Entrepreneurship as Signal: Quitting Facebook to Tackle Enterprise 2.0

In a recent post, Fred Wilson had this to say about Enterprise 2.0:

This is one of the reasons we’ve struggled so hard to invest in “enterprise 2.0” at Union Square Ventures. We have tried pretty hard to find companies that we can invest in that bring the new web technologies to the enterprise, but often we’ve found what happens is that consumers (ie employees) bring the web technologies they use every day to work and they prefer that.

I understand the sentiment, but I’m not really agreeing with Fred on this one. Corporate employees don’t use their Gmail and Yahoo Mail in lieu of their company’s Microsoft Outlook application. It’s really a matter of making an application that solves some key issues and has an appropriate experience for what it needs to accomplish.

But Fred’s opinion is interesting in the context of Friday’s news that two key Facebook executives are leaving the company “to build an extensible enterprise productivity suite”. They plan to leverage many of the conventions of Facebook for this new company.

Enterprise 2.0? Are they crazy?

Enterprise Software Is So Boring

Robert Scoble set off a firestorm last December when he wrote Why enterprise software isn’t sexy. In that post, he observed a couple things:

  1. “Business software like that from Oracle, SAP, Microsoft etc makes a TON of money.”
  2. “I know that when I talk about enterprise software the numbers of viewers just don’t show up. So, tech bloggers quickly learn that if they talk about enterprise software they aren’t going to get many advertising impressions.”

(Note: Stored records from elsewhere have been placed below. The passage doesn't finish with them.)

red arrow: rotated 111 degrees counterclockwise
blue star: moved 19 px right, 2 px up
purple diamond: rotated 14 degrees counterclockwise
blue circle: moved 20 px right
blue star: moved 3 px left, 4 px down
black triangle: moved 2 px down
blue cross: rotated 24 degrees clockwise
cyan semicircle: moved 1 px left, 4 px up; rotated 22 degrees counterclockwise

Michael Arrington of Techcrunch said the same thing in this tweet in April:

“@dahowlett enterprise is boring. no way around it. people just don’t care.”

Nick O’Neill wrote this about the Facebook execs’ departure:

“Apparently Rosenstein and Moskovitz are leaving to create an enterprise level productivity software package. Sounds thrilling doesn’t it?”

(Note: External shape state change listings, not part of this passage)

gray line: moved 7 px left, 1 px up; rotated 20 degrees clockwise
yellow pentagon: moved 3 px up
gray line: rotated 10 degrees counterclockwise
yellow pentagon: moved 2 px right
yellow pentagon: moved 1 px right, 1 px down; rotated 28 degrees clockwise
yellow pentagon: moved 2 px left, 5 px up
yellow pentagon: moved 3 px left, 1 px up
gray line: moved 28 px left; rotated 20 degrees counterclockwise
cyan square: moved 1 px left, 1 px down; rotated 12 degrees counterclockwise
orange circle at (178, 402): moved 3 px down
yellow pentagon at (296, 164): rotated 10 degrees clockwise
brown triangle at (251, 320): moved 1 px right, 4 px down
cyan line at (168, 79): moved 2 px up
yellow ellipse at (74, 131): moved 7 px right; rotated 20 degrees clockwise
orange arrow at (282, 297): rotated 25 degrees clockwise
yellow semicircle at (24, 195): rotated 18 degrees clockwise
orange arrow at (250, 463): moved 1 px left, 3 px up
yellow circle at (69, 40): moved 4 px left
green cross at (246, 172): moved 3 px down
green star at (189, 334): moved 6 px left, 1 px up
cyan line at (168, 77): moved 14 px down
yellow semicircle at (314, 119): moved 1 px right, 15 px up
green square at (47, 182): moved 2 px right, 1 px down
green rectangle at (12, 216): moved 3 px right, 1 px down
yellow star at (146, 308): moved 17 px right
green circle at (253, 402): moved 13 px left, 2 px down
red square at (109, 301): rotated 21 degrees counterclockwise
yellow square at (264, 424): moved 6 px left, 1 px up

Rosenstein and Moskovitz are deeply ingrained at Facebook. They’ve been there for a while, and have seen it blossom as the go-to social network. They’ve were there for the heady valuation of $15 billion. The pre-IPO company still has work in front of it, but surely it’s pretty interesting.

So what do they do? They quit to go start a BORING enterprise software company.

What could this possibly tell us?

Entrepreneurship As Signal

Here’s one clue for why the Facebook guys would quit to start their own Enterprise 2.0 company:

Via ReadWriteWeb

Via ReadWriteWeb

Social networking inside the enterprise is expected to dominate spending in the category. And what is Facebook? The most successful consumer social network.

The Enterprise 2.0 market is still quite nascent and fragmented. Combine that industry profile with projected spending in the category, and suddenly you understand why these guys are striking out on their own.

It’s not an easy market to crack, and working inside the enterprise is much different from working out on the Web. Looking forward to watching their progress.